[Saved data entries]
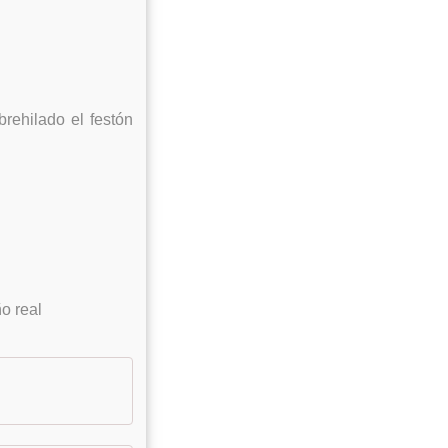
brehilado el festón
o real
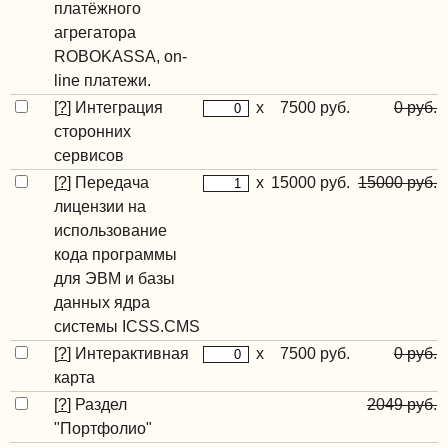
платёжного
агрегатора
ROBOKASSA, on-
line платежи.
[
?
]
Интеграция
x
7500 руб.
0 руб.
сторонних
сервисов
[
?
]
Передача
x
15000 руб.
15000 руб.
лицензии на
использование
кода программы
для ЭВМ и базы
данных ядра
системы ICSS.CMS
[
?
]
Интерактивная
x
7500 руб.
0 руб.
карта
[
?
]
Раздел
2049 руб.
"Портфолио"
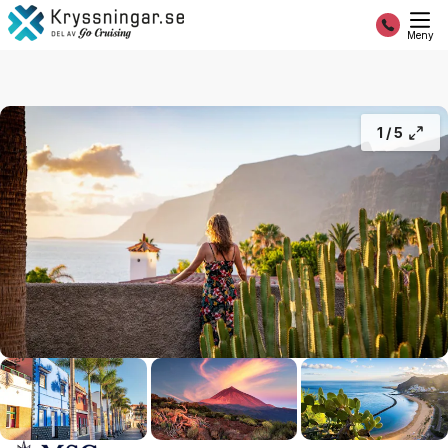
Kanarieöarna & Madeira med färdledare
21 995:-
Slutsålt
Från
Meny
1 /
5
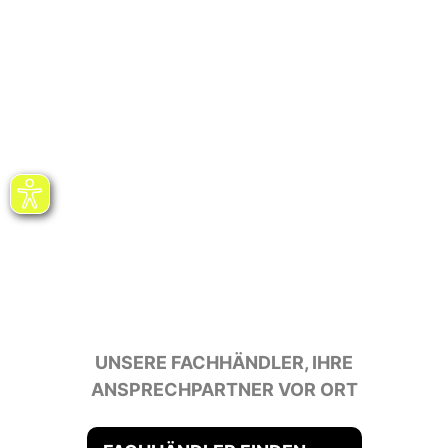
UNSERE FACHHÄNDLER, IHRE
ANSPRECHPARTNER VOR ORT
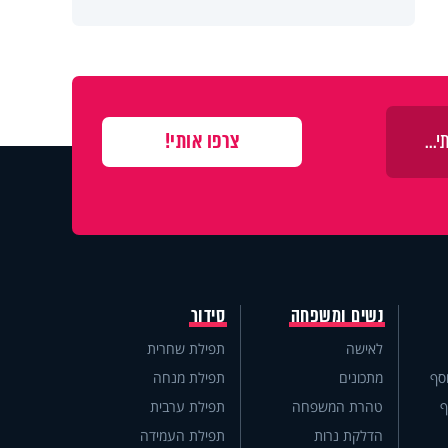
נשים ומשפחה
סידור
לאישה
תפילת שחרית
סף
מתכונים
תפילת מנחה
ף
טהרת המשפחה
תפילת ערבית
הדלקת נרות
תפילת העמידה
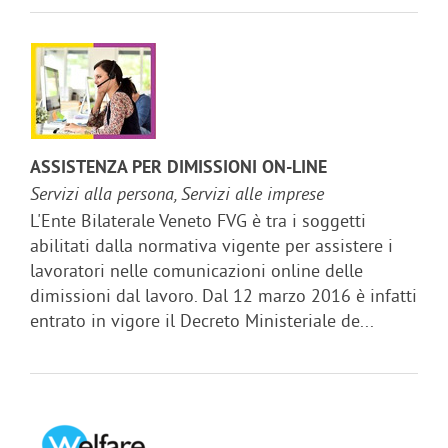
ASSISTENZA PER DIMISSIONI ON-LINE
Servizi alla persona, Servizi alle imprese
L'Ente Bilaterale Veneto FVG è tra i soggetti
abilitati dalla normativa vigente per assistere i
lavoratori nelle comunicazioni online delle
dimissioni dal lavoro. Dal 12 marzo 2016 è infatti
entrato in vigore il Decreto Ministeriale de...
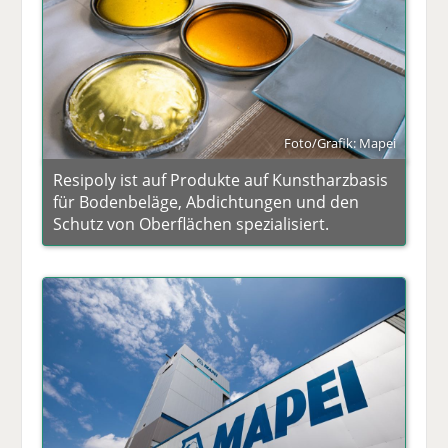
Foto/Grafik: Mapei
Resipoly ist auf Produkte auf Kunstharzbasis
für Bodenbeläge, Abdichtungen und den
Schutz von Oberflächen spezialisiert.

Description of the task: Copy each entry exactly as written. Pictures do not belong in the copy.

Output of the exercise:
brehilado el festón
o real
платёжного
агрегатора
ROBOKASSA, on-
line платежи.
[
?
]
Интеграция
x
7500 руб.
0 руб.
сторонних
сервисов
[
?
]
Передача
x
15000 руб.
15000 руб.
лицензии на
использование
кода программы
для ЭВМ и базы
данных ядра
системы ICSS.CMS
[
?
]
Интерактивная
x
7500 руб.
0 руб.
карта
[
?
]
Раздел
2049 руб.
"Портфолио"
Kanarieöarna & Madeira med färdledare
21 995:-
Slutsålt
Från
Meny
1 /
5
UNSERE FACHHÄNDLER, IHRE
ANSPRECHPARTNER VOR ORT
נשים ומשפחה
סידור
לאישה
תפילת שחרית
סף
מתכונים
תפילת מנחה
ף
טהרת המשפחה
תפילת ערבית
הדלקת נרות
תפילת העמידה
ASSISTENZA PER DIMISSIONI ON-LINE
Servizi alla persona, Servizi alle imprese
L'Ente Bilaterale Veneto FVG è tra i soggetti
abilitati dalla normativa vigente per assistere i
lavoratori nelle comunicazioni online delle
dimissioni dal lavoro. Dal 12 marzo 2016 è infatti
entrato in vigore il Decreto Ministeriale de...
Foto/Grafik: Mapei
Resipoly ist auf Produkte auf Kunstharzbasis
für Bodenbeläge, Abdichtungen und den
Schutz von Oberflächen spezialisiert.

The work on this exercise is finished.